Julius Malema, le jeune leader populiste récemment exclu de l'ANC, les a rejoints à la mi-journée, et devait s'adresser à eux. Malema a longtemps incarné la branche radicale du parti au pouvoir, celle qui souhaite que le gouvernement consacre désormais tous ses efforts à lutter contre la pauvreté et les inégalités. De nombreuses familles étaient toujours à la recherche d'un proche, sans savoir s'il était mort, blessé ou simplement au nombre des quelque 500 personnes arrêtées après les violences.

Responsabilité partagée

Pour la plupart des commentateurs, la responsabilité immédiate du drame était partagée entre la police, mal équipée et mal préparée pour ce type de situation, et les grévistes eux-mêmes, violents et armés d'armes blanches et, selon certains témoignages, d'armes à feu. "Il y a une semi-militarisation de la police, qui n'est pas entraînée pour faire face aux manifestations d'une façon pacifique.
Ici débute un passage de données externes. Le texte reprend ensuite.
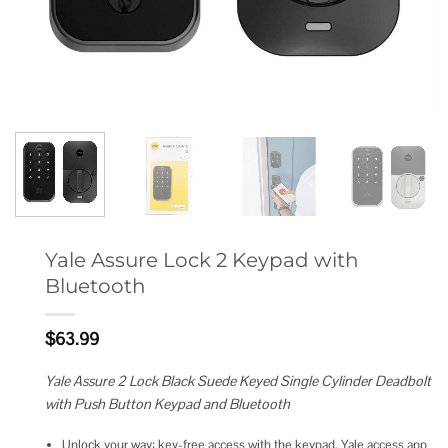
Yale Assure Lock 2 Keypad with
Bluetooth
$
63.99
Yale Assure 2 Lock Black Suede Keyed Single Cylinder Deadbolt
with Push Button Keypad and Bluetooth
Unlock your way: key-free access with the keypad, Yale access app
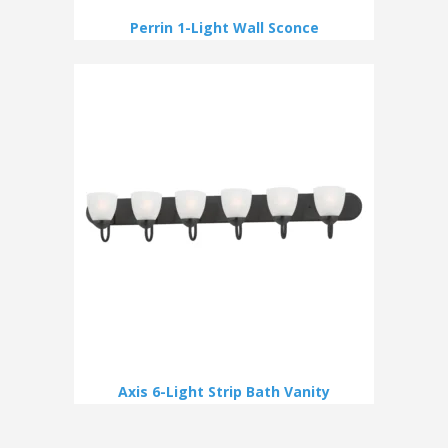
Perrin 1-Light Wall Sconce
Axis 6-Light Strip Bath Vanity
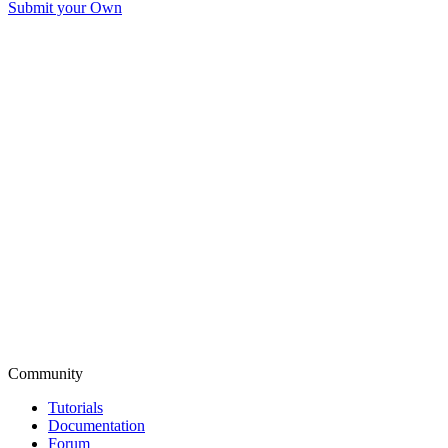
Submit your Own
Community
Tutorials
Documentation
Forum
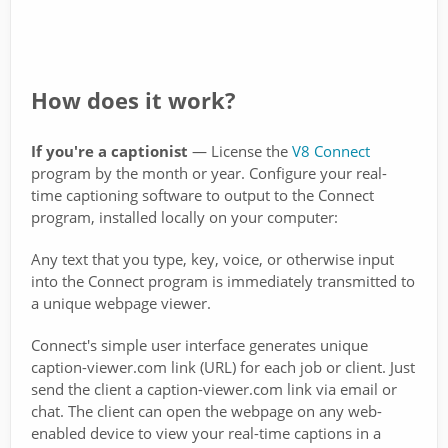
How does it work?
If you're a captionist
— License the
V8 Connect
program by the month or year. Configure your real-
time captioning software to output to the Connect
program, installed locally on your computer:
Any text that you type, key, voice, or otherwise input
into the Connect program is immediately transmitted to
a unique webpage viewer.
Connect's simple user interface generates unique
caption-viewer.com link (URL) for each job or client. Just
send the client a caption-viewer.com link via email or
chat. The client can open the webpage on any web-
enabled device to view your real-time captions in a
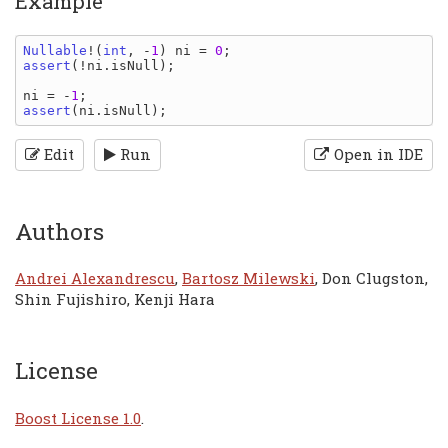
Example
Nullable
!(
int
, -
1
) 
ni 
= 
0
assert
(!
ni
.
isNull
);

ni 
= -
1
assert
(
ni
.
isNull
Edit
Run
Open in IDE
Authors
Andrei Alexandrescu
,
Bartosz Milewski
, Don Clugston,
Shin Fujishiro, Kenji Hara
License
Boost License 1.0
.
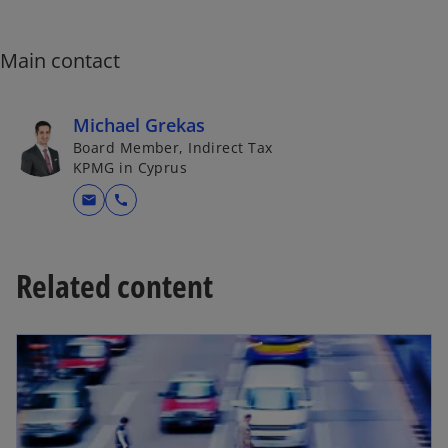
i
n
a
Main contact
n
e
Michael Grekas
w
Board Member, Indirect Tax
t
KPMG in Cyprus
a
b
mail
call
Related content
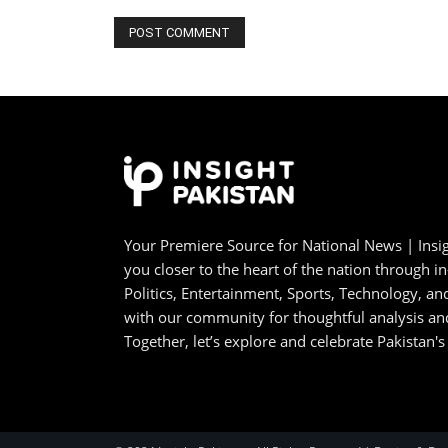
Your Premiere Source for National News | Insig
you closer to the heart of the nation through i
Politics, Entertainment, Sports, Technology, 
with our community for thoughtful analysis an
Together, let’s explore and celebrate Pakistan's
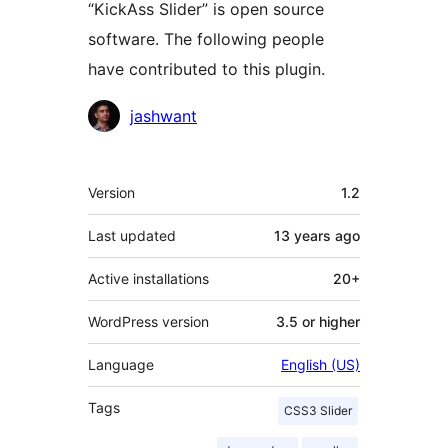
“KickAss Slider” is open source
software. The following people
have contributed to this plugin.
Contributors
jashwant
Meta
Version
1.2
Last updated
13 years
ago
Active installations
20+
WordPress version
3.5 or higher
Language
English (US)
Tags
CSS3 Slider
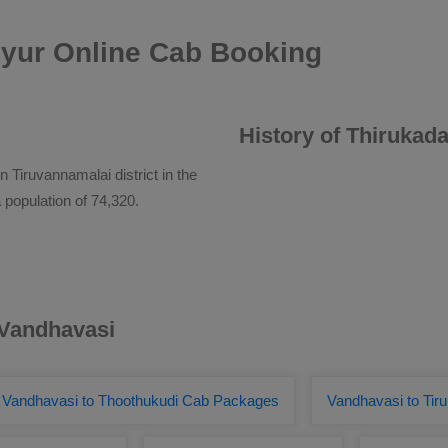
iyur Online Cab Booking
History of Thirukada
 Tiruvannamalai district in the
 population of 74,320.
 Vandhavasi
Vandhavasi to Thoothukudi Cab Packages
Vandhavasi to Tiru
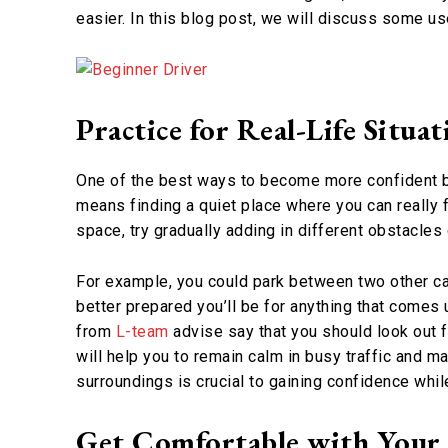
easier. In this blog post, we will discuss some us
Practice for Real-Life Situat
One of the best ways to become more confident beh
means finding a quiet place where you can really 
space, try gradually adding in different obstacles
For example, you could park between two other cars
better prepared you’ll be for anything that comes
from
L-team
advise say that you should look out f
will help you to remain calm in busy traffic and m
surroundings is crucial to gaining confidence while
Get Comfortable with Your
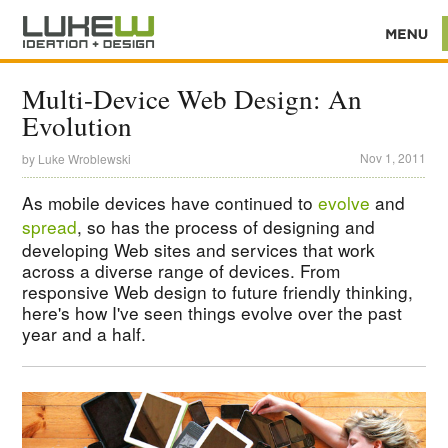
Multi-Device Web Design: An
Evolution
Nov 1, 2011
by
Luke Wroblewski
As mobile devices have continued to
evolve
and
spread
, so has the process of designing and
developing Web sites and services that work
across a diverse range of devices. From
responsive Web design to future friendly thinking,
here's how I've seen things evolve over the past
year and a half.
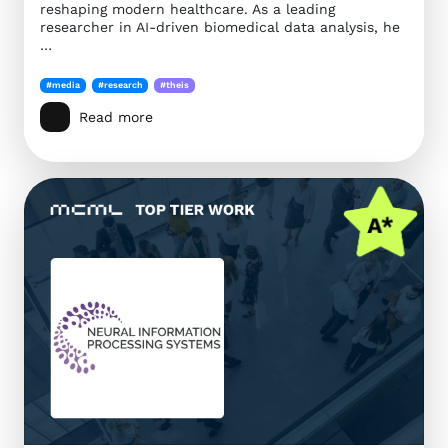
reshaping modern healthcare. As a leading
researcher in AI-driven biomedical data analysis, he
…
#media
#research
#theis
Read more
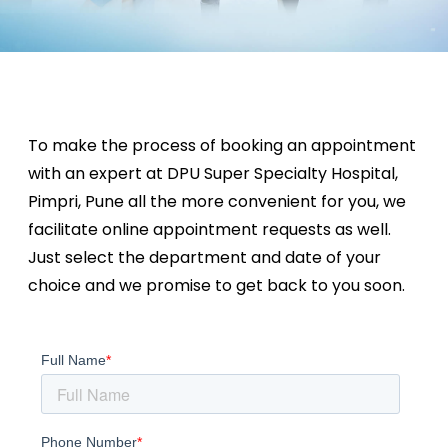
To make the process of booking an appointment
with an expert at DPU Super Specialty Hospital,
Pimpri, Pune all the more convenient for you, we
facilitate online appointment requests as well.
Just select the department and date of your
choice and we promise to get back to you soon.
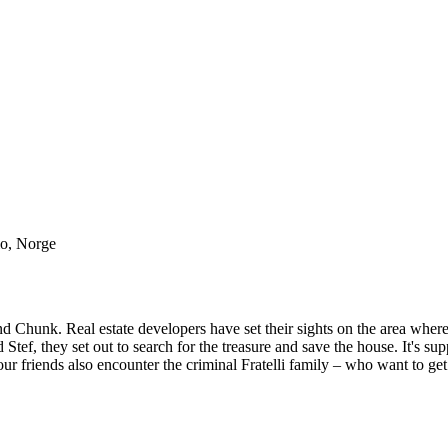
lo, Norge
 Chunk. Real estate developers have set their sights on the area where
tef, they set out to search for the treasure and save the house. It's su
ur friends also encounter the criminal Fratelli family – who want to get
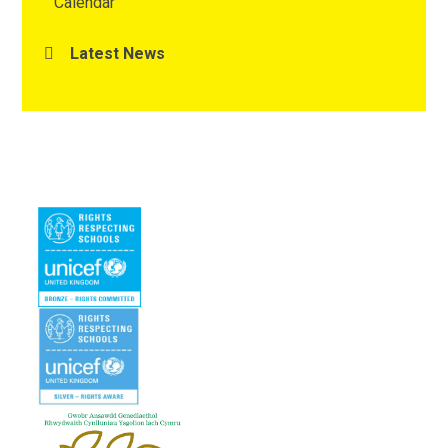
Calendar
Latest News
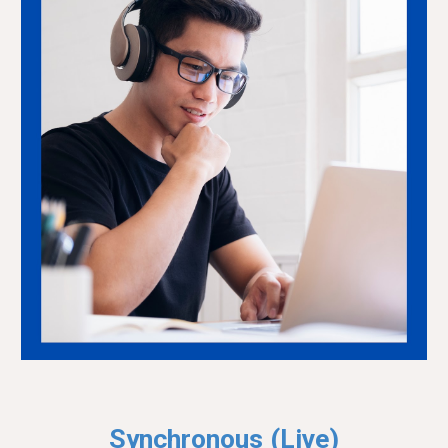
Synchronous (
Live
)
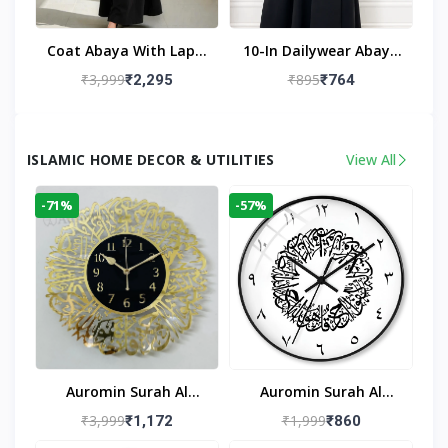
Coat Abaya With Lapel
10-In Dailywear Abaya
Collar (Black)
In Black | Casual
₹3,999
₹895
₹2,295
₹764
Modest Wear
ISLAMIC HOME DECOR & UTILITIES
View All
-71%
-57%
Auromin Surah Al
Auromin Surah Al
Ikhlas Acrylic Islamic
Ikhlas Glass Islamic
₹3,999
₹1,999
₹1,172
₹860
Wall Clock For Living
Wall Clock For Living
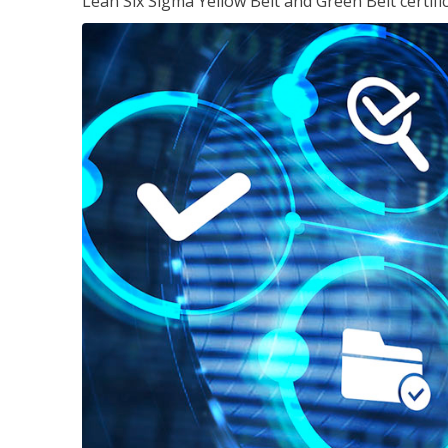
Lean Six Sigma Yellow Belt and Green Belt certifi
Ils préfèrent utiliser la force, tirer sur les gens", dénonce l'analyste politique Dirk Kotze, de l'Université d'Afrique du Sud (Pretoria).

De fait, les policiers déployés face aux grévistes n'avaient ni boucliers ni protections lourdes, et étaient armés de fusils automatiques. L'incapacité des syndicats à encadrer et à prévenir le mouvement était également mise en cause. "Les leaders syndicaux ont agi de façon irresponsable, dans une culture de la grève où la violence est un élément permanent", estime le politologue Ebrahim Fakir.

Durant toute la phase de tension qui a précédé le massacre, "les dirigeants syndicaux sont restés invisibles", constate Dirk Kotze. Selon lui, le grand syndicat des mines NUM a perdu son emprise sur les mineurs, "parce qu'il est vu comme un allié du gouvernement, et spécialement du président Jacob Zuma".

Ce discrédit a laissé une place libre à d'autres syndicats, plus radicaux. A Marikana, c'est le petit syndicat AMCU, une dissidence de NUM, qui est montré du doigt pour avoir échauffé les mineurs en promettant de mirifiques augmentations de salaires.

Société "volatile"

Avant le drame de jeudi, des affrontements entre partisans de NUM et d'AMCU avaient fait dix morts en quelques jours. Plus profondément encore, c'est l'incapacité du gouvernement à gérer ce genre de crise, et surtout à améliorer les conditions de vie de la classe ouvrière, 18 ans après la chute de l'apartheid, qui est largement dénoncée.

"Je ne crois pas qu'ils se rendent compte à quel point notre société est devenue volatile", dit à l'AFP l'analyste Adam Habib, de l'Université de Johannesburg, "cent ans après le début des mines en Afrique du Sud, les gens vivent toujours dans les mêmes conditions qu'au début du 20e siècle". Pessimiste, M. Fakir prédit que ce type de catastrophe risque de devenir récurrent en Afrique du Sud: "Ca va exploser de nouveau dans trois ans, parce le gouvernement ne fait rien pour résorber les inégalités, les différences de salaires, les conditions de travail, la santé et la sécurité dans les mines, alors que ce sont les données de bases du problème".

Plus optimiste, son collègue Adam Habib espère que le drame de Marikana va provoquer "une crise existentielle en Afrique du Sud: qui sommes-nous, et qui devenons-nous?". "Si cela arrive, je pense que ce sera une bonne chose pour l'Afrique du Sud", dit-il.